- WHAT TO DO -
From the listing below, copy only the lines from the line that contains "нужна какая-то система" to the line that contains "утверждающем. Чайник Рассела", counting those two lines as part of the copy.

- DATA RECORDS -
○ ○ ○ ○

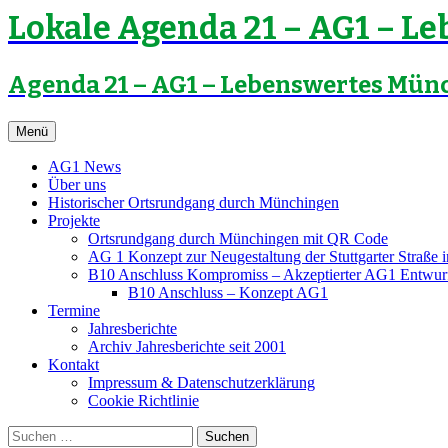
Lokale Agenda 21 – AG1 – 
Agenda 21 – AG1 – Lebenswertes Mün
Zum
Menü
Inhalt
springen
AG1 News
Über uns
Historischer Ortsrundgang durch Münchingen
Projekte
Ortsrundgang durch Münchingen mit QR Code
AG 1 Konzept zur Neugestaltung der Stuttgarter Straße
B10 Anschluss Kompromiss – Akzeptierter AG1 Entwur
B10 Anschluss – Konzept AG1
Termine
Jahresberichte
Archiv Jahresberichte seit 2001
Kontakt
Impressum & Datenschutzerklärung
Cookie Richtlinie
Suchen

○ ○ ○ ○

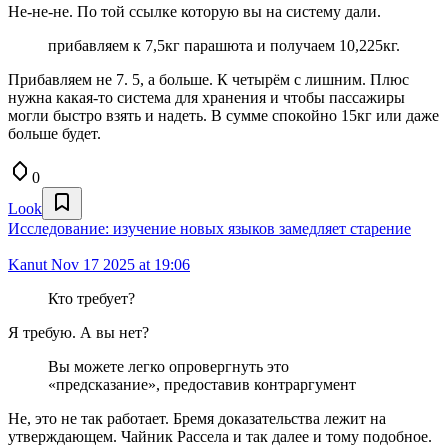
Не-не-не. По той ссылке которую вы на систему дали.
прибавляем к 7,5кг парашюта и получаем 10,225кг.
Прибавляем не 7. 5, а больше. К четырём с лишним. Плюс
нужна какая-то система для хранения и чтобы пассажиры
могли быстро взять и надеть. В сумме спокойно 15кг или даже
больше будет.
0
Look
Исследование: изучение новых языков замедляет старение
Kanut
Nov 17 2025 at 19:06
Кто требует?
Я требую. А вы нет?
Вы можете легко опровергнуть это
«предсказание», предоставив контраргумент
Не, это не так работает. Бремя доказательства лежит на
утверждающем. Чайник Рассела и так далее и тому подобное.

○ ○ ○ ○

- ANSWER SECTION -
нужна какая-то система для хранения и чтобы пассажиры
могли быстро взять и надеть. В сумме спокойно 15кг или даже
больше будет.
0
Look
Исследование: изучение новых языков замедляет старение
Kanut
Nov 17 2025 at 19:06
Кто требует?
Я требую. А вы нет?
Вы можете легко опровергнуть это
«предсказание», предоставив контраргумент
Не, это не так работает. Бремя доказательства лежит на
утверждающем. Чайник Рассела и так далее и тому подобное.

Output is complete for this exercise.